The other opportunity for a potentially more interesting shot is the walk off, where all the models from the show walk off in one line, often clapping. This can provide some nice candid images.
Workflow is Important
Most catwalk photographers are shooting for the designer or their PR, a magazine or newspaper or news agency. For them a fast and efficient workflow is essential to be able to get the images out to their client in as fast a time as possible. Often the designer or PR has promised images to a publisher to a deadline, and in the age of social media designers are under pressure to publish their official photos before social media is swamped with unofficial posts from the audience. News agencies generally want images within 1 hour of the event or sooner. Some ideas for catwalk photography workflow are covered in post “LFW Photographer’s Workflow“.
Part of an efficient workflow is getting the lighting and white balance right.
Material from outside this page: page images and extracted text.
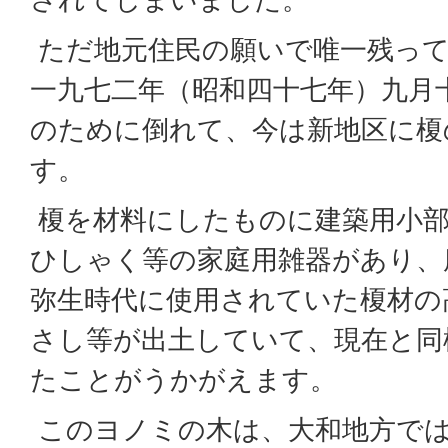
ただ地元住民の願いで唯一残って
一九七二年（昭和四十七年）九月
のために倒れて、今は新地区に榎
す。
榎を材料にしたものに建築用小部
ひしゃく等の家庭用雑器があり、
弥生時代に使用されていた榎材の
さし等が出土していて、現在と同
たことがうかがえます。
このヨノミの木は、大和地方で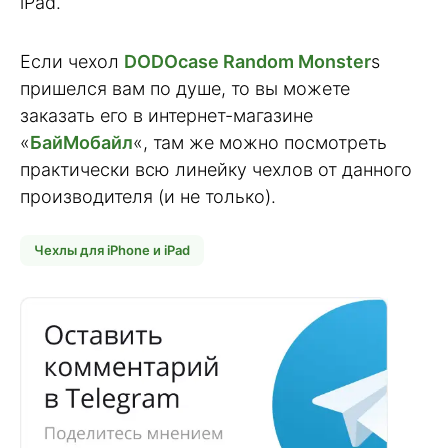
iPad.
Если чехол
DODOcase Random Monster
s
пришелся вам по душе, то вы можете
заказать его в интернет-магазине
«
БайМобайл
«, там же можно посмотреть
практически всю линейку чехлов от данного
производителя (и не только).
Чехлы для iPhone и iPad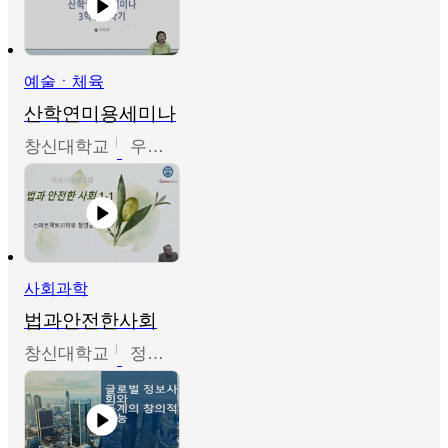
예술ㆍ체육
산학연미용세미나
창신대학교
우미옥,오윤경,박선이
사회과학
법과안전한사회
창신대학교
정연균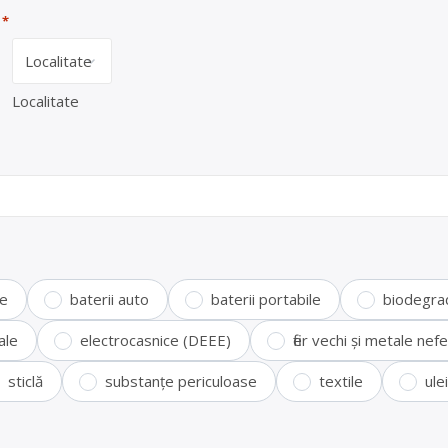
*
Localitate
te
baterii auto
baterii portabile
biodegra
ale
electrocasnice (DEEE)
fier vechi și metale ne
sticlă
substanțe periculoase
textile
ule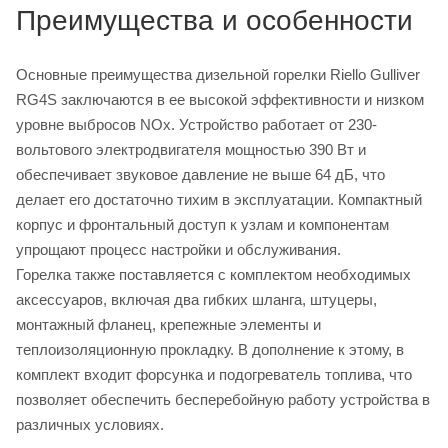
Преимущества и особенности
Основные преимущества дизельной горелки Riello Gulliver
RG4S заключаются в ее высокой эффективности и низком
уровне выбросов NOx. Устройство работает от 230-
вольтового электродвигателя мощностью 390 Вт и
обеспечивает звуковое давление не выше 64 дБ, что
делает его достаточно тихим в эксплуатации. Компактный
корпус и фронтальный доступ к узлам и компонентам
упрощают процесс настройки и обслуживания.
Горелка также поставляется с комплектом необходимых
аксессуаров, включая два гибких шланга, штуцеры,
монтажный фланец, крепежные элементы и
теплоизоляционную прокладку. В дополнение к этому, в
комплект входит форсунка и подогреватель топлива, что
позволяет обеспечить бесперебойную работу устройства в
различных условиях.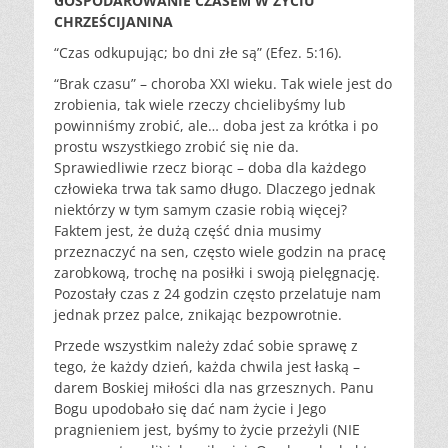
GOSPODAROWANIE CZASEM W ŻYCIU
CHRZEŚCIJANINA
“Czas odkupując; bo dni złe są” (Efez. 5:16).
“Brak czasu” – choroba XXI wieku. Tak wiele jest do
zrobienia, tak wiele rzeczy chcielibyśmy lub
powinniśmy zrobić, ale… doba jest za krótka i po
prostu wszystkiego zrobić się nie da.
Sprawiedliwie rzecz biorąc – doba dla każdego
człowieka trwa tak samo długo. Dlaczego jednak
niektórzy w tym samym czasie robią więcej?
Faktem jest, że dużą część dnia musimy
przeznaczyć na sen, często wiele godzin na pracę
zarobkową, trochę na posiłki i swoją pielęgnację.
Pozostały czas z 24 godzin często przelatuje nam
jednak przez palce, znikając bezpowrotnie.
Przede wszystkim należy zdać sobie sprawę z
tego, że każdy dzień, każda chwila jest łaską –
darem Boskiej miłości dla nas grzesznych. Panu
Bogu upodobało się dać nam życie i Jego
pragnieniem jest, byśmy to życie przeżyli (NIE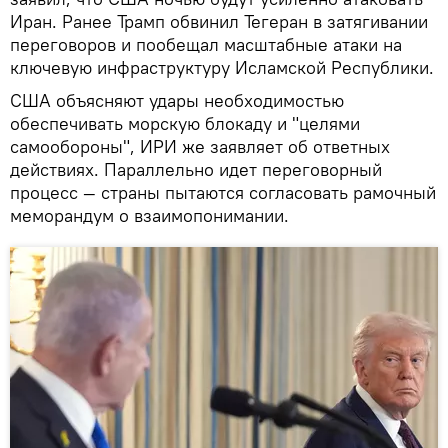
Иран. Ранее Трамп обвинил Тегеран в затягивании
переговоров и пообещал масштабные атаки на
ключевую инфраструктуру Исламской Республики.
США объясняют удары необходимостью
обеспечивать морскую блокаду и "целями
самообороны", ИРИ же заявляет об ответных
действиях. Параллельно идет переговорный
процесс — страны пытаются согласовать рамочный
меморандум о взаимопонимании.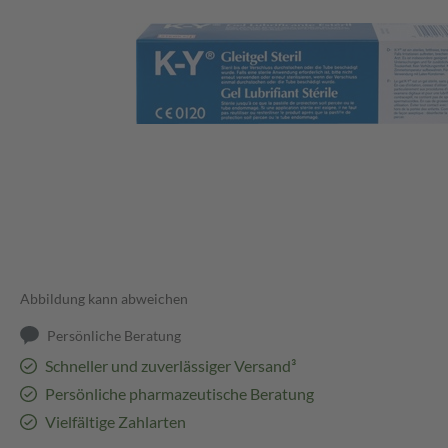
Abbildung kann abweichen
Persönliche Beratung
Schneller und zuverlässiger Versand³
Persönliche pharmazeutische Beratung
Vielfältige Zahlarten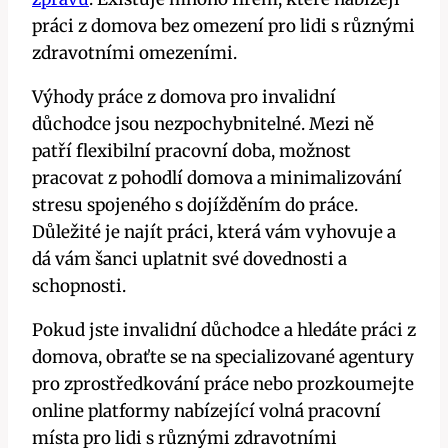
práci z domova bez omezení pro lidi s různými
zdravotními omezeními.
Výhody práce z domova pro invalidní
důchodce jsou nezpochybnitelné. Mezi ně
patří flexibilní pracovní doba, možnost
pracovat z pohodlí domova a minimalizování
stresu spojeného s dojížděním do práce.
Důležité je najít práci, která vám vyhovuje a
dá vám šanci uplatnit své dovednosti a
schopnosti.
Pokud jste invalidní důchodce a hledáte práci z
domova, obraťte se na specializované agentury
pro zprostředkování práce nebo prozkoumejte
online platformy nabízející volná pracovní
místa pro lidi s různými zdravotními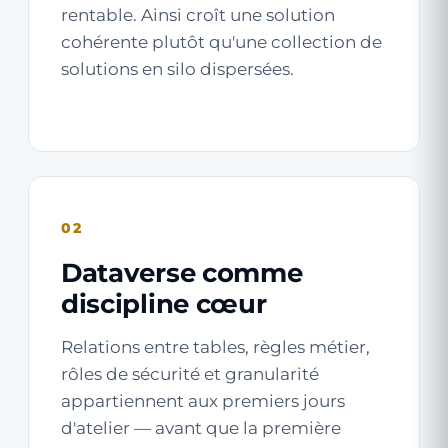
rentable. Ainsi croît une solution
cohérente plutôt qu'une collection de
solutions en silo dispersées.
02
Dataverse comme
discipline cœur
Relations entre tables, règles métier,
rôles de sécurité et granularité
appartiennent aux premiers jours
d'atelier — avant que la première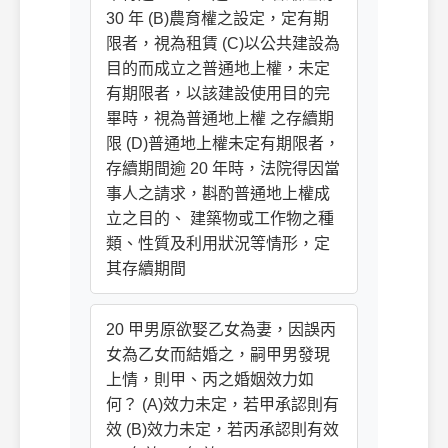
30 年 (B)農育權之設定，定有期
限者，視為租賃 (C)以公共建設為
目的而成立之普通地上權，未定
有期限者，以該建設使用目的完
畢時，視為普通地上權 之存續期
限 (D)普通地上權未定有期限者，
存續期間逾 20 年時，法院得因當
事人之請求，斟酌普通地上權成
立之目的、 建築物或工作物之種
類、性質及利用狀況等情形，定
其存續期間
20 甲男原欲娶乙女為妻，因誤丙
女為乙女而結婚之，嗣甲男發現
上情，則甲、丙之婚姻效力如
何？ (A)效力未定，若甲承認則有
效 (B)效力未定，若丙承認則有效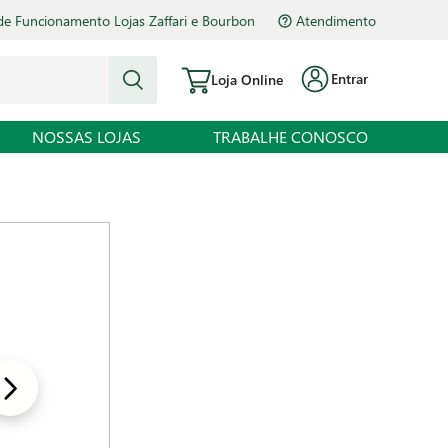
de Funcionamento Lojas Zaffari e Bourbon
Atendimento
Entrar
Loja Online
NOSSAS LOJAS
TRABALHE CONOSCO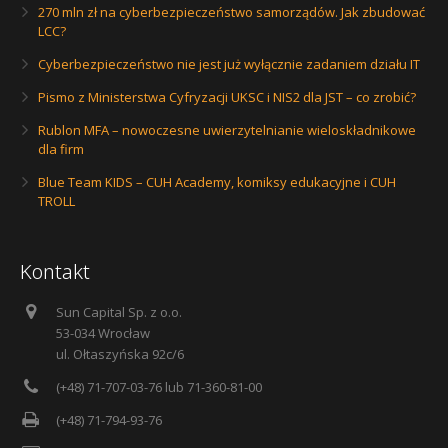
270 mln zł na cyberbezpieczeństwo samorządów. Jak zbudować
LCC?
Cyberbezpieczeństwo nie jest już wyłącznie zadaniem działu IT
Pismo z Ministerstwa Cyfryzacji UKSC i NIS2 dla JST – co zrobić?
Rublon MFA – nowoczesne uwierzytelnianie wieloskładnikowe
dla firm
Blue Team KIDS – CUH Academy, komiksy edukacyjne i CUH
TROLL
Kontakt
Sun Capital Sp. z o.o.
53-034 Wrocław
ul. Ołtaszyńska 92c/6
(+48) 71-707-03-76 lub 71-360-81-00
(+48) 71-794-93-76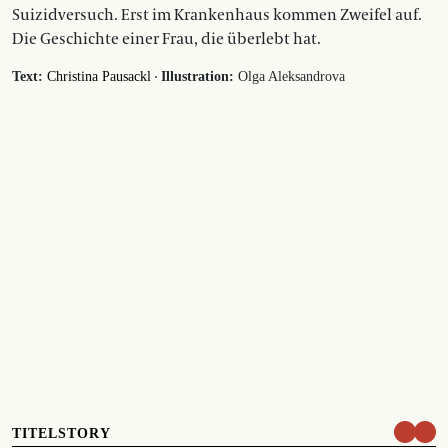
Suizidversuch. Erst im Krankenhaus kommen Zweifel auf.
Die Geschichte einer Frau, die überlebt hat.
·
Text:
Christina Pausackl
Illustration:
Olga Aleksandrova
TITELSTORY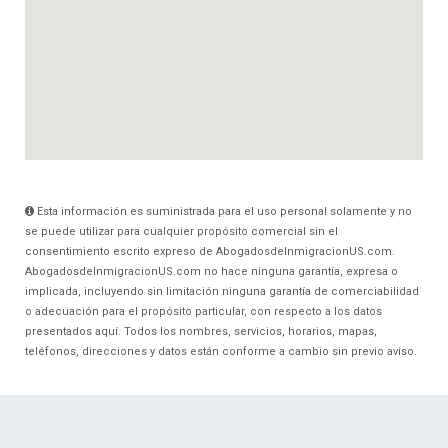
Esta información es suministrada para el uso personal solamente y no
se puede utilizar para cualquier propósito comercial sin el
consentimiento escrito expreso de AbogadosdeInmigracionUS.com.
AbogadosdeInmigracionUS.com no hace ninguna garantía, expresa o
implicada, incluyendo sin limitación ninguna garantía de comerciabilidad
o adecuación para el propósito particular, con respecto a los datos
presentados aquí. Todos los nombres, servicios, horarios, mapas,
teléfonos, direcciones y datos están conforme a cambio sin previo aviso.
There will often be a lighting test before the actual show where you can check what the lighting will be like, and the lighting team should be able tell you the kelvin of the lights being used.
The walk-through is also a good place to find out if the catwalk includes any unusual choreography. Such as models coming out in pairs, walking other than in the middle of the catwalk. Knowing this before the show means you can be prepared and plan how you will shoot it when the show happens.
Other forms of catwalk photography
As well as the classic straight-on full length catwalk shot, there are other specialisms in catwalk photography:
- Backs – where a team of photographers is covering an important show, one photographer might be given the task of capturing the backs of outfits, which may show some interest, garment straps, hairstyles, etc. He would normally be positioned off centre in line with where the models walk off the catwalk.
- Details – the details shot is about capturing details such as shoes, jewellery (including earrings, rings, necklaces), makeup, hairstyles, belts, nail varnish. These types of images are often used by trend forecasters to create a story about upcoming styles or colours. Details photographers often use longer lenses than the normal catwalk photographer would use so that they can get a close shot of these smaller details. They also often also use a focused parabolic flash unit (if allowed) to be able to light the details they are after.
A Final Note
So as a catwalk photographer, you’ve managed to get a pass for the show, you’ve managed to get into the venue early to mark a good spot, you’ve invested in the best camera and lens you can, loaded with expensive fast memory cards, honed your workflow with a fast laptop so you can get your shots out before the competition. And what happens? Well what you find is, unless you are covering a top designer’s show, which is very hard to get into, hardly anyone wants your images, possibly apart from some specialist fashion press and maybe some online only fashion sites. The sad truth is that the shots from fashion shows that are in demand are shots of any celebrities in the front row, possibly a shot of the designer if they are well-known or if you were really lucky and there was some kind of mishap during the show, such as a model falling over.
So why are catwalk photographer pits so packed? Unless they have a commission from a publisher, a lot of photographers are there to gain experience so they can one day be the house photographer, or they can work for the designer or PR agency or event organiser, which is the best option for being paid.